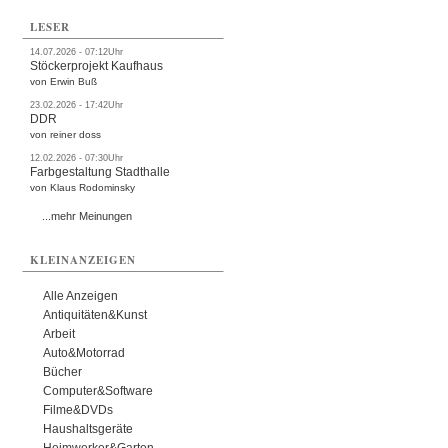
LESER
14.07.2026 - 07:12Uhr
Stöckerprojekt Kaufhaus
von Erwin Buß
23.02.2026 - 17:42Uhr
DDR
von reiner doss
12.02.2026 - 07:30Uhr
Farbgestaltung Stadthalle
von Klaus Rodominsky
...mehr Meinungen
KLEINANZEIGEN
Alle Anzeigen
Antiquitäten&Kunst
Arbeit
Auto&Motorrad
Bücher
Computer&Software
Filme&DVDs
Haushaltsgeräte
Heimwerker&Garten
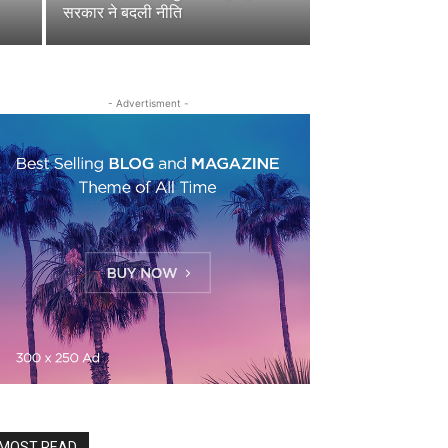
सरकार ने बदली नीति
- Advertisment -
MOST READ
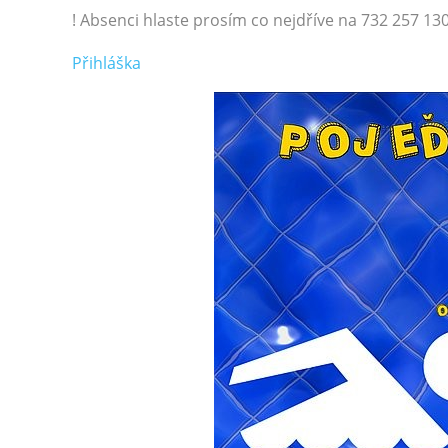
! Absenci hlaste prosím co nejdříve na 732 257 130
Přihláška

-------

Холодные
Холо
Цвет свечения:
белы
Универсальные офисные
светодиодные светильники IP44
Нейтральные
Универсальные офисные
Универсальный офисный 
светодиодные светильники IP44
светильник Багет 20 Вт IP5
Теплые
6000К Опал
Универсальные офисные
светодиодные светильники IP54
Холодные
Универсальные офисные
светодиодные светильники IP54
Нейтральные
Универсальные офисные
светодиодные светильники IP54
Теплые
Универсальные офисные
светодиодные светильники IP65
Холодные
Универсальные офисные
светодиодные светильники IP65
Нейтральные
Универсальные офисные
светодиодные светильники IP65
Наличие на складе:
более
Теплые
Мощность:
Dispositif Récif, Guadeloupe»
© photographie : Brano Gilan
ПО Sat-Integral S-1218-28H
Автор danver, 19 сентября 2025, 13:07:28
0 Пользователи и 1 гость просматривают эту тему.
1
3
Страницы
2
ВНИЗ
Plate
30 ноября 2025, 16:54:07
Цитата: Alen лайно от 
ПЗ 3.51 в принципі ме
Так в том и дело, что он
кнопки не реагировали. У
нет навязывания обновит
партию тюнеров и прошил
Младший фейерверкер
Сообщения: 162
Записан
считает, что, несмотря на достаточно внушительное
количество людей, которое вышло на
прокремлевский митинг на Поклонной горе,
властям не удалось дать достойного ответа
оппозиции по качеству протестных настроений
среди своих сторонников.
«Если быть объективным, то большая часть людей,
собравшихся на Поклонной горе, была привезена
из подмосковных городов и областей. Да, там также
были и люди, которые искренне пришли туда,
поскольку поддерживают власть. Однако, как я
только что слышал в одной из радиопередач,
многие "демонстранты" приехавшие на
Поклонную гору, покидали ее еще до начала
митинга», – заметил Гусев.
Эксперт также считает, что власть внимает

-------

- About this exercise: Copy the lines above that hold the word "горе".

- Exercise output:
прокремлевский митинг на Поклонной горе,
собравшихся на Поклонной горе, была привезена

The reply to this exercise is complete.